Avec Collaboration horizontale, Navie et Carole Maurel mettent en lumière les héroïnes du quotidien pendant la Seconde Guerre mondiale et nous offrent une BD au scénario aussi touchant que les illustrations sont inspirées. Retour sur une collaboration idéale.

Pas plus héroïque qu’une autre

Comment est né le projet Collaboration horizontale ?

Navie  J'ai fait des études en Histoire des fascismes et un mémoire sur la collaboration horizontale. Notre éditrice m'a demandé d'écrire sur ce sujet, sachant qu'il fait partie aussi de mon histoire personnelle. Elle m'a proposé plusieurs dessinateurs et j'ai décidé que ce serait Carole et personne d'autre ! Quitte à l'attendre...

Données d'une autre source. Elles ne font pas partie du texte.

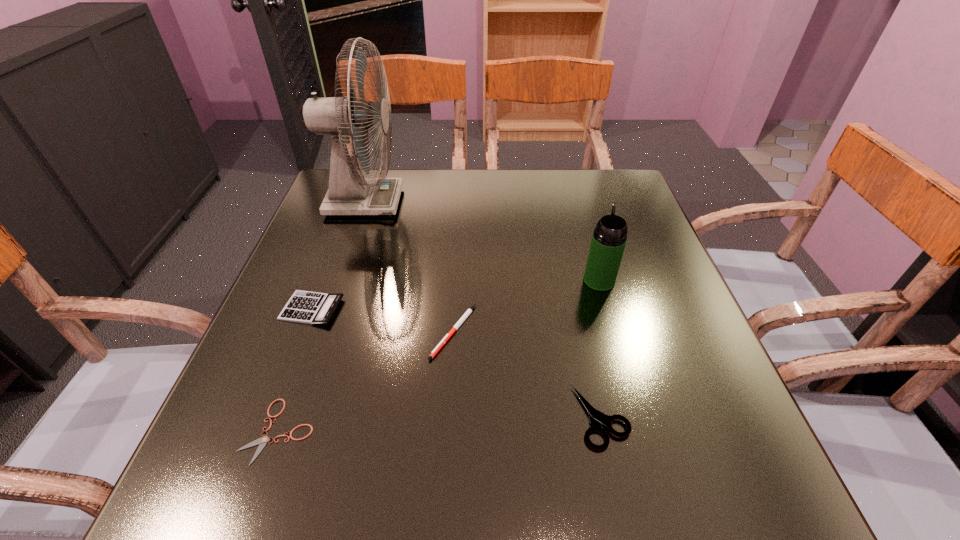 Locate an element on the screen. This screenshot has width=960, height=540. vacant space located 0.160m from the spout of the fifth shortest object is located at coordinates (584, 226).

Where is `vacant point located from the spout of the fifth shortest object`? The width and height of the screenshot is (960, 540). vacant point located from the spout of the fifth shortest object is located at coordinates (586, 234).

Where is `vacant position located on the right of the third tallest object`? The image size is (960, 540). vacant position located on the right of the third tallest object is located at coordinates (512, 308).

Find the location of a particular element. This screenshot has width=960, height=540. vacant space located 0.070m on the clicker of the third object from right to left is located at coordinates (450, 396).

Where is `vacant region located 0.050m on the back of the taller shears`? vacant region located 0.050m on the back of the taller shears is located at coordinates (589, 362).

Where is `vacant space located 0.310m on the right of the shorter shears`? vacant space located 0.310m on the right of the shorter shears is located at coordinates (510, 431).

Where is `object situated at the far edge`? The height and width of the screenshot is (540, 960). object situated at the far edge is located at coordinates (343, 117).

Where is `fan that is at the left edge`? The width and height of the screenshot is (960, 540). fan that is at the left edge is located at coordinates tap(343, 117).

This screenshot has width=960, height=540. Find the location of `calculator that is at the left edge`. calculator that is at the left edge is located at coordinates (307, 307).

Find the location of `shears that is at the left edge`. shears that is at the left edge is located at coordinates (262, 441). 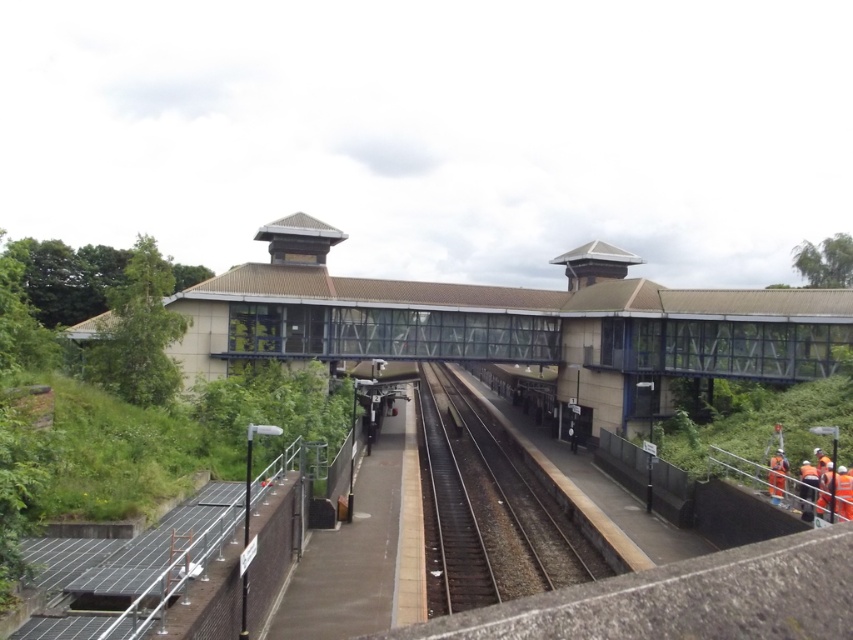 Consider the image. Which is more to the right, smooth steel tracks at center or orange reflective safety vest at right?

orange reflective safety vest at right is more to the right.

Identify the location of smooth steel tracks at center. The image size is (853, 640). (489, 509).

Who is higher up, smooth steel tracks at center or orange reflective rail at lower right?

orange reflective rail at lower right is above.

Which is behind, point (422, 387) or point (837, 481)?

Positioned behind is point (422, 387).

Is point (550, 577) closer to camera compared to point (787, 500)?

No, it is behind (787, 500).

Identify the location of smooth steel tracks at center. Image resolution: width=853 pixels, height=640 pixels. (489, 509).

Is smooth steel tracks at center to the left of orange reflective vest at lower right from the viewer's perspective?

Yes, smooth steel tracks at center is to the left of orange reflective vest at lower right.

Can you confirm if smooth steel tracks at center is shorter than orange reflective vest at lower right?

No.

The width and height of the screenshot is (853, 640). What do you see at coordinates (489, 509) in the screenshot? I see `smooth steel tracks at center` at bounding box center [489, 509].

The height and width of the screenshot is (640, 853). I want to click on smooth steel tracks at center, so click(x=489, y=509).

Carole Maurel : J'ai été approchée pour L'apocalypse selon Magda en même temps et je ne pouvais pas faire de choix entre les deux. Chacun avait du potentiel pour me faire explorer de nouveaux univers graphiques. Dans Collaboration horizontale, certaines planches sont plus symboliques. Comme pour ce personnage aveugle, pour lequel j'ai essayé de retranscrire graphiquement le bruit, ce qui n'est pas évident ! Il y a eu beaucoup de prises de risques.

Chaque personnage est l'occasion d'aborder des thèmes féministes : les femmes humiliées à la libération bien sûr, mais aussi la violence conjugale, l'homosexualité, la prostitution...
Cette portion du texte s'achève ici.